Transcribed page contents:
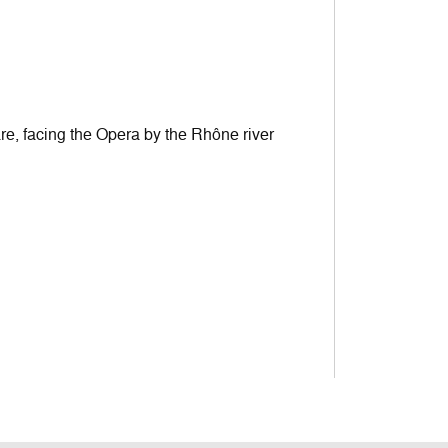
are, facing the Opera by the Rhône river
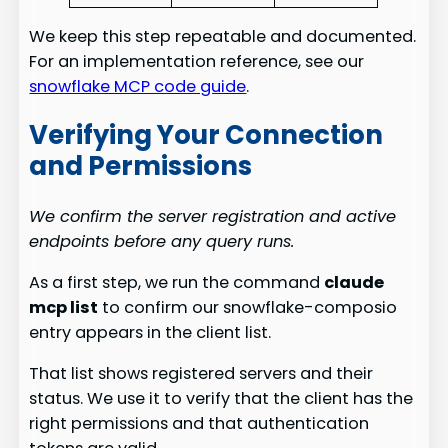
We keep this step repeatable and documented.
For an implementation reference, see our
snowflake MCP code guide
.
Verifying Your Connection
and Permissions
We confirm the server registration and active
endpoints before any query runs.
As a first step, we run the command
claude
mcp list
to confirm our snowflake-composio
entry appears in the client list.
That list shows registered servers and their
status. We use it to verify that the client has the
right permissions and that authentication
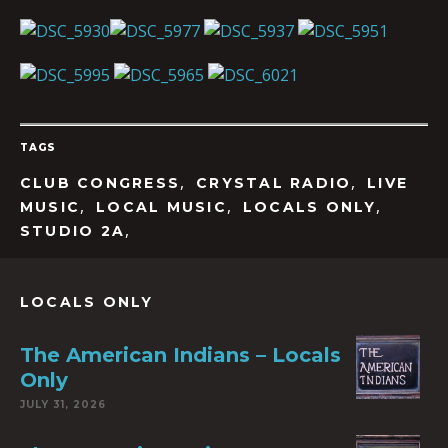
TAGS
,
,
CLUB CONGRESS
CRYSTAL RADIO
LIVE
,
,
,
MUSIC
LOCAL MUSIC
LOCALS ONLY
,
STUDIO 2A
LOCALS ONLY
The American Indians – Locals
Only
JULY 31, 2026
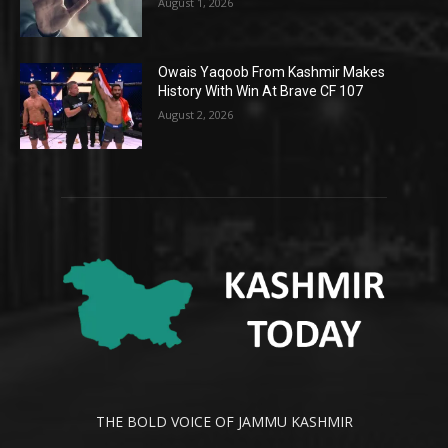
August 1, 2026
Owais Yaqoob From Kashmir Makes
History With Win At Brave CF 107
August 2, 2026
THE BOLD VOICE OF JAMMU KASHMIR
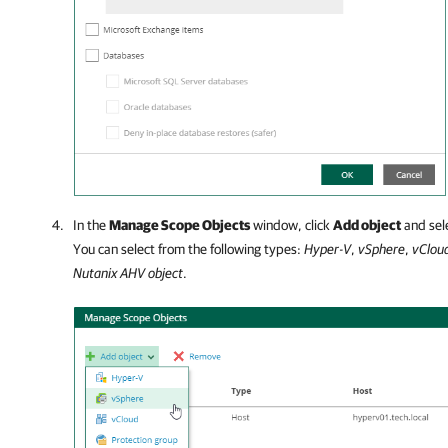
In the
Manage Scope Objects
window, click
Add object
and sele
You can select from the following types:
Hyper-V
,
vSphere
,
vClou
Nutanix AHV object
.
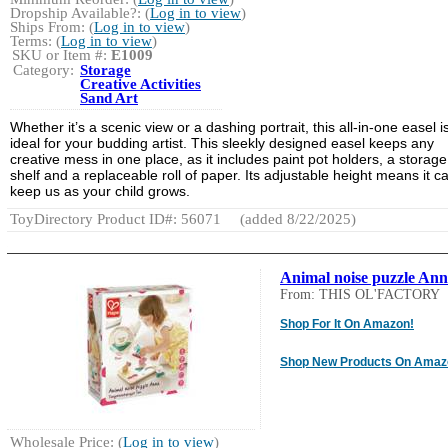
Dropship Available?: (
Log in to view
)
Ships From: (
Log in to view
)
Terms: (
Log in to view
)
SKU or Item #:
E1009
Category:
Storage
Creative Activities
Sand Art
Whether it’s a scenic view or a dashing portrait, this all-in-one easel i
ideal for your budding artist. This sleekly designed easel keeps any
creative mess in one place, as it includes paint pot holders, a storage
shelf and a replaceable roll of paper. Its adjustable height means it c
keep us as your child grows.
ToyDirectory Product ID#: 56071
(added 8/22/2025)
Animal noise puzzle An
From: THIS OL'FACTORY
Shop For It On Amazon!
Shop New Products On Amaz
Wholesale Price: (
Log in to view
)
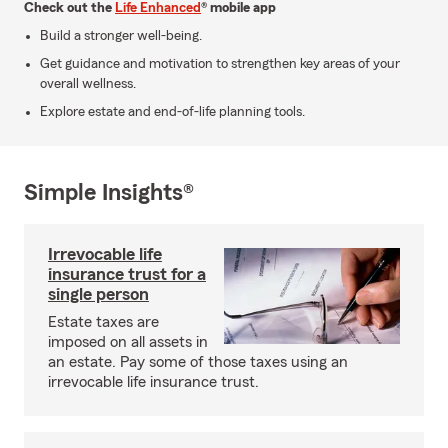
Check out the
Life Enhanced
® mobile app
Build a stronger well-being.
Get guidance and motivation to strengthen key areas of your
overall wellness.
Explore estate and end-of-life planning tools.
Simple Insights®
Irrevocable life
insurance trust for a
single person
Estate taxes are
imposed on all assets in
an estate. Pay some of those taxes using an
irrevocable life insurance trust.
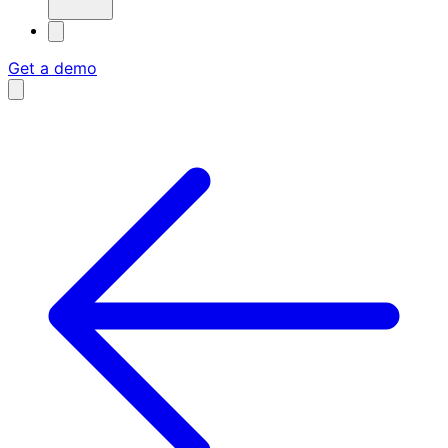
Get a demo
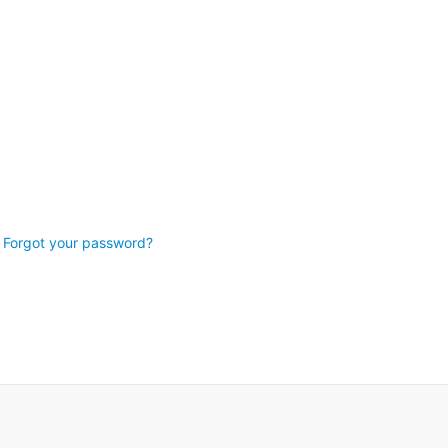
Forgot your password?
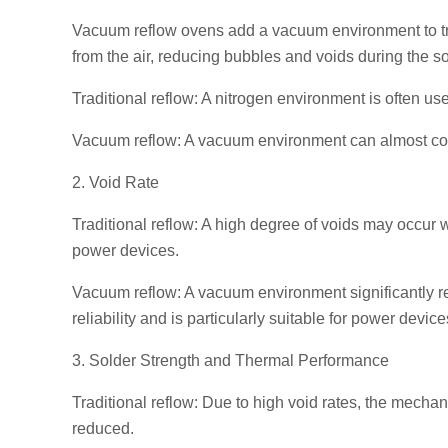
Vacuum reflow ovens add a vacuum environment to tr
from the air, reducing bubbles and voids during the s
Traditional reflow: A nitrogen environment is often use
Vacuum reflow: A vacuum environment can almost comp
2. Void Rate
Traditional reflow: A high degree of voids may occur w
power devices.
Vacuum reflow: A vacuum environment significantly re
reliability and is particularly suitable for power devi
3. Solder Strength and Thermal Performance
Traditional reflow: Due to high void rates, the mechani
reduced.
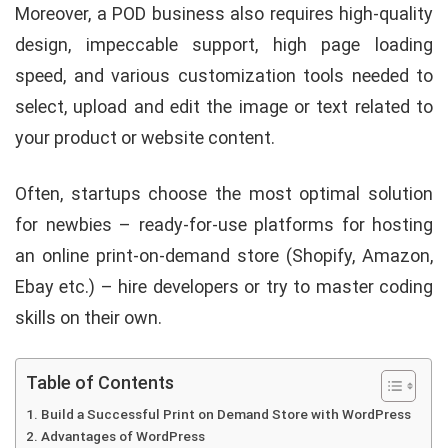
Moreover, a POD business also requires high-quality
design, impeccable support, high page loading
speed, and various customization tools needed to
select, upload and edit the image or text related to
your product or website content.
Often, startups choose the most optimal solution
for newbies – ready-for-use platforms for hosting
an online print-on-demand store (Shopify, Amazon,
Ebay etc.) – hire developers or try to master coding
skills on their own.
Table of Contents
Build a Successful Print on Demand Store with WordPress
Advantages of WordPress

# How to complete this task
From the first line to the last, write out the data exactly, omitting any pictures.

# Answer space
are, facing the Opera by the Rhône river
We keep this step repeatable and documented.
For an implementation reference, see our
snowflake MCP code guide
.
Verifying Your Connection
and Permissions
We confirm the server registration and active
endpoints before any query runs.
As a first step, we run the command
claude
mcp list
to confirm our snowflake-composio
entry appears in the client list.
That list shows registered servers and their
status. We use it to verify that the client has the
right permissions and that authentication
TAGS
,
,
CLUB CONGRESS
CRYSTAL RADIO
LIVE
,
,
,
MUSIC
LOCAL MUSIC
LOCALS ONLY
,
STUDIO 2A
LOCALS ONLY
The American Indians – Locals
Only
JULY 31, 2026
August 1, 2026
Owais Yaqoob From Kashmir Makes
History With Win At Brave CF 107
August 2, 2026
THE BOLD VOICE OF JAMMU KASHMIR
In the
Manage Scope Objects
window, click
Add object
and sele
You can select from the following types:
Hyper-V
,
vSphere
,
vClou
Nutanix AHV object
.
Dropship Available?: (
Log in to view
)
Ships From: (
Log in to view
)
Terms: (
Log in to view
)
SKU or Item #:
E1009
Category:
Storage
Creative Activities
Sand Art
Whether it’s a scenic view or a dashing portrait, this all-in-one easel i
ideal for your budding artist. This sleekly designed easel keeps any
creative mess in one place, as it includes paint pot holders, a storage
shelf and a replaceable roll of paper. Its adjustable height means it c
keep us as your child grows.
ToyDirectory Product ID#: 56071
(added 8/22/2025)
Animal noise puzzle An
From: THIS OL'FACTORY
Shop For It On Amazon!
Shop New Products On Amaz
Wholesale Price: (
Log in to view
)
Check out the
Life Enhanced
® mobile app
Build a stronger well-being.
Get guidance and motivation to strengthen key areas of your
overall wellness.
Explore estate and end-of-life planning tools.
Simple Insights®
Irrevocable life
insurance trust for a
single person
Estate taxes are
imposed on all assets in
an estate. Pay some of those taxes using an
irrevocable life insurance trust.
Get a demo
Forgot your password?
Vacuum reflow ovens add a vacuum environment to tr
from the air, reducing bubbles and voids during the s
Traditional reflow: A nitrogen environment is often use
Vacuum reflow: A vacuum environment can almost comp
2. Void Rate
Traditional reflow: A high degree of voids may occur w
power devices.
Vacuum reflow: A vacuum environment significantly re
reliability and is particularly suitable for power devi
3. Solder Strength and Thermal Performance
Traditional reflow: Due to high void rates, the mechani
reduced.
Moreover, a POD business also requires high-quality
design, impeccable support, high page loading
speed, and various customization tools needed to
select, upload and edit the image or text related to
your product or website content.
Often, startups choose the most optimal solution
for newbies – ready-for-use platforms for hosting
an online print-on-demand store (Shopify, Amazon,
Ebay etc.) – hire developers or try to master coding
skills on their own.
Table of Contents
Build a Successful Print on Demand Store with WordPress
Advantages of WordPress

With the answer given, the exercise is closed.